El plan es construir primero un casino (en la zona de Valdecarros, al suroeste de la capital; o en Alcorcón, municipio gobernado también por el PP), y con el dinero que este genere ir levantando poco a poco a su alrededor un gigantesco complejo de ocio y apuestas. Dentro de 10 años contaría así con 12 resorts (36.000 habitaciones), seis casinos (con 1.065 mesas y 18.000 máquinas recreativas), nueve teatros, hasta tres campos de golf, un escenario con 15.000 butacas...
Tal y como dice Aguirre, se trata de un complejo de ocio que no se limita solo a los casinos. Así sucede en Las Vegas, donde la espectacularidad de estos (sus edificios reproducen Venecia, Nueva York, etcétera) se suma a una oferta de espectáculos muy ambiciosa. El objetivo es atraer tanto a turistas como convenciones empresariales. De hecho, Adelson hizo fortuna con la venta de una feria informática que se celebraba anualmente en Las Vegas.

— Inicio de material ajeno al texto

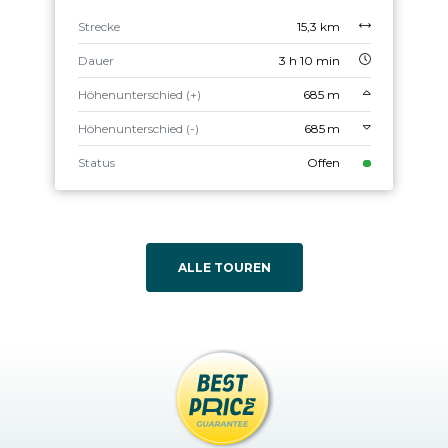
Strecke
15,3 km
Dauer
3 h 10 min
Höhenunterschied (+)
685 m
Höhenunterschied (-)
685 m
Status
Offen
ALLE TOUREN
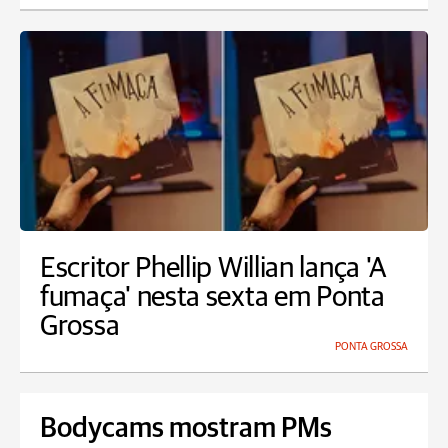
Escritor Phellip Willian lança 'A
fumaça' nesta sexta em Ponta
Grossa
PONTA GROSSA
Bodycams mostram PMs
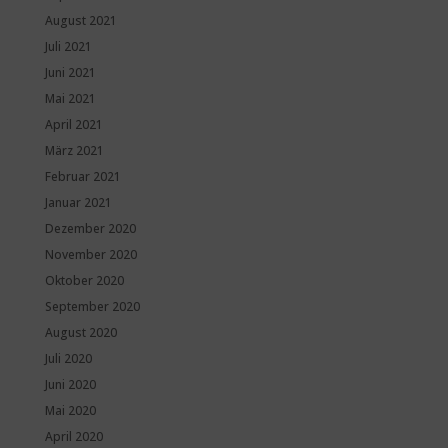
August 2021
Juli 2021
Juni 2021
Mai 2021
April 2021
März 2021
Februar 2021
Januar 2021
Dezember 2020
November 2020
Oktober 2020
September 2020
August 2020
Juli 2020
Juni 2020
Mai 2020
April 2020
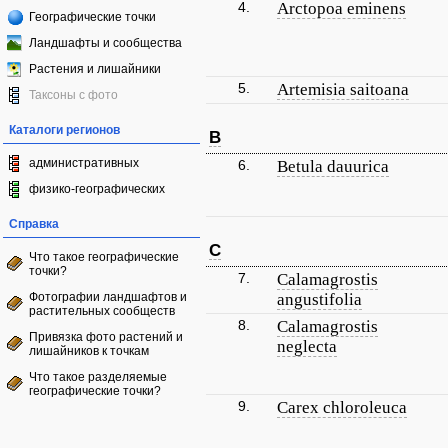
4.
Arctopoa eminens
Географические точки
Ландшафты и сообщества
Растения и лишайники
5.
Artemisia saitoana
Таксоны с фото
Каталоги регионов
B
административных
6.
Betula dauurica
физико-географических
Справка
C
Что такое географические
точки?
7.
Calamagrostis
Фотографии ландшафтов и
angustifolia
растительных сообществ
8.
Calamagrostis
Привязка фото растений и
neglecta
лишайников к точкам
Что такое разделяемые
географические точки?
9.
Carex chloroleuca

Pero todos estos negocios, desde los restaurantes a los campos de golf, desde los teatros a los centros de convenciones, tienen como objeto último atraer clientes a los casinos, igual que éstos sirven como aliciente para elegir ese lugar como destino. Eso, en Las Vegas, se junta con cierta laxitud legal en algunas materias, lo que ha acuñado uno de sus lemas más conocidos: “Lo que pasa en Las Vegas, queda en Las Vegas”.
Por atractiva que resulte, la oferta de inversión y creación de empleo de Adelson viene acompañada por una serie de exigencias extraordinarias al Gobierno, la Comunidad y el Ayuntamiento de Madrid. Estas son algunas: cambiar el Estatuto de los Trabajadores para relajar “los convenios" y la Ley de Extranjería para dar "un trato preferente" a sus empleados; dos años de exención en las cuotas a la Seguridad Social y todos los impuestos estatales, regionales y municipales; que el Estado garantice un préstamo de 25 millones de euros que solicitaría la UE; nuevas infraestructuras (metro, cercanías, carreteras), y el traslado del vertedero de Valdemingómez y del asentamiento de la Cañada Real; que se le ceda todo el suelo público en la zona, reubicando las viviendas protegidas y expropiando el suelo privado; cambiar la ley antiblanqueo de capitales.
Aguirre ha deslizado hoy: “El conseller catalán (de Economía) también está interesado (en el proyecto)”. La Generalitat de Cataluña confirmó en efecto en otoño que había mantenido conversaciones con la empresa norteamericana. Adelson lleva años ya estudiando el proyecto. Su intención es abrir una sucursal de sus negocios en el sur de Europa. Primero acotó el país (Francia e Italia también figuraron entre sus objetivos), y más tarde la región.